Make sure you fill in any place that says "YOUR ANSWER HERE" or `YOUR CODE HERE` and remove the `raise NotImplementedError()` lines. 

Code blocks starting with a `# tests` comment provide unit tests which have to run without errors in order to get full points. Be aware that there might be further 'secret' tests to check correct implementation! I.e. the provided unit tests are necessary but not sufficient for full points!

You are always welcome to add **additional plots, tests, or debug outputs**.
However, make sure to: **1) not break the automated tests**, and **2) switch off any excessive debug output** when you submit your notebook!

Please add your name and student ID below:

In [1]:
NAME = "Marko Kadic"
STUDENT_ID = "12045128"

In [2]:
assert len(NAME) > 0, "Enter your name!"
assert len(STUDENT_ID) > 0, "Enter your student ID!"

# Intelligent Audio and Music Analysis Assignment 7

This assignment accounts for the last 50 points of the 3rd and last assignment block (100 points total)

Assignment is mainly **free form**, the goal is to apply what has been practiced so far. For implementing assignment 7, best practice is to follow the code structures from previous assignments and reuse as much code as possible (this makes it easier for us to review it). You can use any libraries, however, we recommend you use: madmom, librosa, pyTorch, etc. (the libraries we have used so far).


### GPU Support
Our JupyterHub, unfortunately, does not yet provide GPU support. Nevertheless, this assignemnt can be run as-is on JupyterHub, however training of the neural network will take a long time.

In order to speed up training if you are in a hurry, you can run this notebook on any local machine with GPU and cuda support, or alternatively use infrastructure like [Google colab](https://colab.research.google.com/) and drive, if you have a google account.

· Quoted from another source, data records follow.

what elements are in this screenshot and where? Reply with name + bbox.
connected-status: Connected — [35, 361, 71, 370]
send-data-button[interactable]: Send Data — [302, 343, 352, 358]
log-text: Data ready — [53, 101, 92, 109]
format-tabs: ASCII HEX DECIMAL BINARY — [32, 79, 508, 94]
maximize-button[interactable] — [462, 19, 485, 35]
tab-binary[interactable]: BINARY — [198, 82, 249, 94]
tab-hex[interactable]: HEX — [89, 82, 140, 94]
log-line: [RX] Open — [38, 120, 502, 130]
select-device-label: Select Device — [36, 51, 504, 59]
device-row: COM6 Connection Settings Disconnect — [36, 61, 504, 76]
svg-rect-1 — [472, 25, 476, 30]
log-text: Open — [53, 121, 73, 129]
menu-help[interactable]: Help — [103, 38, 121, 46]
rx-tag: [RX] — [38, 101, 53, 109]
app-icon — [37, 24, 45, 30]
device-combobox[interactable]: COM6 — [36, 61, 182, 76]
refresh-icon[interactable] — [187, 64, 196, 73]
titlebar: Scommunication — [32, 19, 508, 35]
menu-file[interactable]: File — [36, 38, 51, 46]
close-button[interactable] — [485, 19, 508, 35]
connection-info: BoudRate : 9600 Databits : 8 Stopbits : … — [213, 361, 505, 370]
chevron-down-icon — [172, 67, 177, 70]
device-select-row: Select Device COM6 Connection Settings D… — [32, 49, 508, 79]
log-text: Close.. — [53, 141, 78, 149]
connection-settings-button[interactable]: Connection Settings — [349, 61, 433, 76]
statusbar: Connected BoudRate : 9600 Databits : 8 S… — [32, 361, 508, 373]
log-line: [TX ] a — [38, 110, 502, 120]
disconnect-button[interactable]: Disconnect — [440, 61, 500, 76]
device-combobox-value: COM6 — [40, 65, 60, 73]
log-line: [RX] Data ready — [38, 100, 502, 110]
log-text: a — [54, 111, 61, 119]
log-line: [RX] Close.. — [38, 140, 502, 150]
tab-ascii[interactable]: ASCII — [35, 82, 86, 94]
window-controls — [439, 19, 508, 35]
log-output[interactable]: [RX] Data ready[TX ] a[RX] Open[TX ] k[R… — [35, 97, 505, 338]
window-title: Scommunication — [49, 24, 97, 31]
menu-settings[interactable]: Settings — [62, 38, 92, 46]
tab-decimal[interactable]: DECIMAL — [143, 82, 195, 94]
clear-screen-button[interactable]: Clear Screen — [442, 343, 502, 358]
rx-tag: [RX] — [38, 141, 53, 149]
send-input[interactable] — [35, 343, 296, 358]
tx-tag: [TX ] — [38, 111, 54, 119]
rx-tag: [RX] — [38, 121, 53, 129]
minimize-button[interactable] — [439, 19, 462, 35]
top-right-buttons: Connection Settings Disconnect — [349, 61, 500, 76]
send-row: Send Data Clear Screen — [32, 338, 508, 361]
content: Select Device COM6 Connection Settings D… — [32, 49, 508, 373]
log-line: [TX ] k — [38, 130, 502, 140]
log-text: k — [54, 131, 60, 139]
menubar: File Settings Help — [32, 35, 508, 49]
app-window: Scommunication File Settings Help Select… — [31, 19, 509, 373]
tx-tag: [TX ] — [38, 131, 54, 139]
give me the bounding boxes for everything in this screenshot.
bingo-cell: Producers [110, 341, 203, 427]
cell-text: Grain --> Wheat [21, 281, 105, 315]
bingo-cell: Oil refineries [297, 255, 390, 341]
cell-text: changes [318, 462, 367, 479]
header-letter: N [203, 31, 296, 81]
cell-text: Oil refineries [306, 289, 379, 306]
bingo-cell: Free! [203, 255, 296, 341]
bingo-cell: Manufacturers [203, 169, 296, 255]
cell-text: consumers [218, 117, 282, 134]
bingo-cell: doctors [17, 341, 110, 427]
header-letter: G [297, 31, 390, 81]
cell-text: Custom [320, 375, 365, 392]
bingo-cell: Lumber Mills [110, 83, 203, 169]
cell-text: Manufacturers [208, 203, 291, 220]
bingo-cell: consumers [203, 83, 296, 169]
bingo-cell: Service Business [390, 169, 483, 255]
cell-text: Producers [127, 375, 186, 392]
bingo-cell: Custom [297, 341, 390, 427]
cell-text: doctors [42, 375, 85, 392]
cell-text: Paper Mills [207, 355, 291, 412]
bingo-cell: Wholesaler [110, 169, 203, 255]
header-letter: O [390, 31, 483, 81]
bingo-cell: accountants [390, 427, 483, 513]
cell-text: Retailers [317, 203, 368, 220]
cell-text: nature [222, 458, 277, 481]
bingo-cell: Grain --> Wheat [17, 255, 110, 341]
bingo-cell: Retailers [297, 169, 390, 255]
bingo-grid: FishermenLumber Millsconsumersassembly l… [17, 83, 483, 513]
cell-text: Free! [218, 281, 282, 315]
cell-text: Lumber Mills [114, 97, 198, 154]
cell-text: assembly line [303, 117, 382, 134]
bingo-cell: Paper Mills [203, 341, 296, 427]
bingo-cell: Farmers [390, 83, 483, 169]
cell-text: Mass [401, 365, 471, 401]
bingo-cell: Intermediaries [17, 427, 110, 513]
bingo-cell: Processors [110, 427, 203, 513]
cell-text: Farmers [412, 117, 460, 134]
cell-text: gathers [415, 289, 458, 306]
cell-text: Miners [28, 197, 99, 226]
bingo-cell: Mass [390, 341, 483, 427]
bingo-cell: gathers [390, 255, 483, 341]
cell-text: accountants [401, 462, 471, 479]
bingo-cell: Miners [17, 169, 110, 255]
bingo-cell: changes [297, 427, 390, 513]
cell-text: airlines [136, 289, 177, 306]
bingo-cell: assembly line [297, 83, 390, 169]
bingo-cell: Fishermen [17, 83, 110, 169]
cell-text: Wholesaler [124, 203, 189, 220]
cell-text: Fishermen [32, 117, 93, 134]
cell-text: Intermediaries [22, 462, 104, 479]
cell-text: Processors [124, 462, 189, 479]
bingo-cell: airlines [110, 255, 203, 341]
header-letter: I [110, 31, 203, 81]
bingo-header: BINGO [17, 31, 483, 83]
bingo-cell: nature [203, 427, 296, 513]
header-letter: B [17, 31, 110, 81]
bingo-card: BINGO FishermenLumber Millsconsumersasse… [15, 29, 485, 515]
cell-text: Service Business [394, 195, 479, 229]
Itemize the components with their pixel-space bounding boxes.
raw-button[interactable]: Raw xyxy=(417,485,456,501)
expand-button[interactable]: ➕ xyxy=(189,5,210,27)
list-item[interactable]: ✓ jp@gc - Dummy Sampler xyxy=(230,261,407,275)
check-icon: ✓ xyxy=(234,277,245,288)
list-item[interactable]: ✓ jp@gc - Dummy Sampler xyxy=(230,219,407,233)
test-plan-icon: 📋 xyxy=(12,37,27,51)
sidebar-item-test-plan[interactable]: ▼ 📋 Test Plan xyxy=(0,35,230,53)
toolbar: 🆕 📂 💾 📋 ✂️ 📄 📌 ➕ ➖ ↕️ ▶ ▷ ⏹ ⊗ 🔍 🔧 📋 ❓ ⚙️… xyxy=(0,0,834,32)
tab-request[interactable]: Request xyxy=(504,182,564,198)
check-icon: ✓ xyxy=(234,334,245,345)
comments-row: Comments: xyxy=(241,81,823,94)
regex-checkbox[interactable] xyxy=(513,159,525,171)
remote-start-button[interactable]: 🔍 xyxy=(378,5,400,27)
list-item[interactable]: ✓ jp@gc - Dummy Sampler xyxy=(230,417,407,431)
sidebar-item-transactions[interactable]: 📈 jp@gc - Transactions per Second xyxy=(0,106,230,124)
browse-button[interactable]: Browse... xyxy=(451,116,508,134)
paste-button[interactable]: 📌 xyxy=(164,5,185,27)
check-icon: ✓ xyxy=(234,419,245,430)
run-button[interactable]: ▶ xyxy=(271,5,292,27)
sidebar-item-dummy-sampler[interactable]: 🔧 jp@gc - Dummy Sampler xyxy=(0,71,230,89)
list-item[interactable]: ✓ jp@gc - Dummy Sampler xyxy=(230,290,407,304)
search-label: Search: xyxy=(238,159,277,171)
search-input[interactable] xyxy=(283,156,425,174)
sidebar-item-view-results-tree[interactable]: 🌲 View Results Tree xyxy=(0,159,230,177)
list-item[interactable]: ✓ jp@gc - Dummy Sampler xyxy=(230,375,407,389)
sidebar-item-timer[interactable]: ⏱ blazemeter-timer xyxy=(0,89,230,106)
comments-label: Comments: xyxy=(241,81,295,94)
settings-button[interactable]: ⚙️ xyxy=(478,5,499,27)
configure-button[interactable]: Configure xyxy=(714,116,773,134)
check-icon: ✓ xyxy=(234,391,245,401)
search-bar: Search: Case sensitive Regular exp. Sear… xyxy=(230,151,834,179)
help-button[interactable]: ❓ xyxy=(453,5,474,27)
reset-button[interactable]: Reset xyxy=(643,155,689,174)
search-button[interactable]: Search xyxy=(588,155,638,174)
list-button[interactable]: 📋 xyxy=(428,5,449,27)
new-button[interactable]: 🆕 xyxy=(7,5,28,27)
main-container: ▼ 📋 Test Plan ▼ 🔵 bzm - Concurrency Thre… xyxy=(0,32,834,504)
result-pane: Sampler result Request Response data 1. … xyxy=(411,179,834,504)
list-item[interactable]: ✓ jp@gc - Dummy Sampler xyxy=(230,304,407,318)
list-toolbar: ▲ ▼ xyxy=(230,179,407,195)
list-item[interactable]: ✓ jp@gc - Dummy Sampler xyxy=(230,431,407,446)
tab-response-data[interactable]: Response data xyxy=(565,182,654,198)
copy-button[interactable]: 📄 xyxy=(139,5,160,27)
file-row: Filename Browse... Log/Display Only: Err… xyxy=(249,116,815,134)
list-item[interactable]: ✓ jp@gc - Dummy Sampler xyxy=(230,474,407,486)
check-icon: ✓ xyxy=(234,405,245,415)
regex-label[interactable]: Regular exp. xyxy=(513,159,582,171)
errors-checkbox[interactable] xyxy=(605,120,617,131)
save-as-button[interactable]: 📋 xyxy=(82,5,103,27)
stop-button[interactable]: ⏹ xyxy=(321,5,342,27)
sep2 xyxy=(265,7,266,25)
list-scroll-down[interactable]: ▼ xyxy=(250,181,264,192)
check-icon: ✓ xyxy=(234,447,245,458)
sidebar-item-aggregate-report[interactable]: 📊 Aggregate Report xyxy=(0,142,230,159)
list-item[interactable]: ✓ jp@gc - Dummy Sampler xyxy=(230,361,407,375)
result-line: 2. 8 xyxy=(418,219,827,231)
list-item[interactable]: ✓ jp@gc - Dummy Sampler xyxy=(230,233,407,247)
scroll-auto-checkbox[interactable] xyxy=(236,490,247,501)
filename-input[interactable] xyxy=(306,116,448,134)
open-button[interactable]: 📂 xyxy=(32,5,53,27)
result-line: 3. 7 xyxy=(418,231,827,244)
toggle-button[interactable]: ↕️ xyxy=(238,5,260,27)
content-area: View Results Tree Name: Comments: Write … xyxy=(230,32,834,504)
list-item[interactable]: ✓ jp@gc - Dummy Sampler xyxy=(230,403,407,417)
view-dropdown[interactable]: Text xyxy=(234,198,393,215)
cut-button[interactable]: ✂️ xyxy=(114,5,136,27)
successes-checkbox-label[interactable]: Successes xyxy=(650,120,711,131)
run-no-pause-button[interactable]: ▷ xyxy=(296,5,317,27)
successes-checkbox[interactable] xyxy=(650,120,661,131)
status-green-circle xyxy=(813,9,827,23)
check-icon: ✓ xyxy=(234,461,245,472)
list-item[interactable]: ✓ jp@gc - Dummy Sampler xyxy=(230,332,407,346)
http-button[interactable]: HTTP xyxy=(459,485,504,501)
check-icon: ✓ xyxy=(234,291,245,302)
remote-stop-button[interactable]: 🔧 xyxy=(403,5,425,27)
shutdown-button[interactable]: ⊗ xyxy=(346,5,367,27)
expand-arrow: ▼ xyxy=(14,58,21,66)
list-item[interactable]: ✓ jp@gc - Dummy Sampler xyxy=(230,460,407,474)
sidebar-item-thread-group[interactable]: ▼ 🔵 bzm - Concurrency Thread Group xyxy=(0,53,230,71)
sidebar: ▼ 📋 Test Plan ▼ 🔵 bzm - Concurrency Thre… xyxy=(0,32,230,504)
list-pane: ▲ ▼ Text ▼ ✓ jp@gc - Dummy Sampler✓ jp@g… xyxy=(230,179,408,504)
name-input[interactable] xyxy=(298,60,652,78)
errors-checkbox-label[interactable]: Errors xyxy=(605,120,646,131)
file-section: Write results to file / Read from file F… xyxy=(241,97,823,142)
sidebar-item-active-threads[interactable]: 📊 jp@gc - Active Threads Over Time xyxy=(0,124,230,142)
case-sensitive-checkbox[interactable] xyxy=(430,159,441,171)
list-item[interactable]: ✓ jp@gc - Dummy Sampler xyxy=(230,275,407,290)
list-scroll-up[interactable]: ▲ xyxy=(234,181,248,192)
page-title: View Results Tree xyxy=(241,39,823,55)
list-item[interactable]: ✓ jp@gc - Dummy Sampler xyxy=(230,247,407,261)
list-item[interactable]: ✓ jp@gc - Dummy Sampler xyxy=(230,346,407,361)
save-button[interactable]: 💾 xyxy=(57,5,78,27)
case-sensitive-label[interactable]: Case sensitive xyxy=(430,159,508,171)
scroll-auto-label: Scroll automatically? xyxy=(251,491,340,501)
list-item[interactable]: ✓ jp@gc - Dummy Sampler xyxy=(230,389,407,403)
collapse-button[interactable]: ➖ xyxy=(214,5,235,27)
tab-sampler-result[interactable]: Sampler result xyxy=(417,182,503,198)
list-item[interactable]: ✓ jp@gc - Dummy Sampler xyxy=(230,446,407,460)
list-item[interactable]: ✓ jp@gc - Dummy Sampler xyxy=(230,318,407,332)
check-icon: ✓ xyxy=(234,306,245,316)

Simply upload your solved notebook and necessary other files, like output model file, back to JupyterHub for your submission.

In [3]:
import os
# This code block enables this notebook to run on google colab.
try:
    from google.colab import drive
    print('Running in colab...\n===================')
    COLAB = True
    !pip install madmom torch==1.4.0 torchvision==0.5.0 librosa --upgrade
    print('Installed dependencies!\n=======================')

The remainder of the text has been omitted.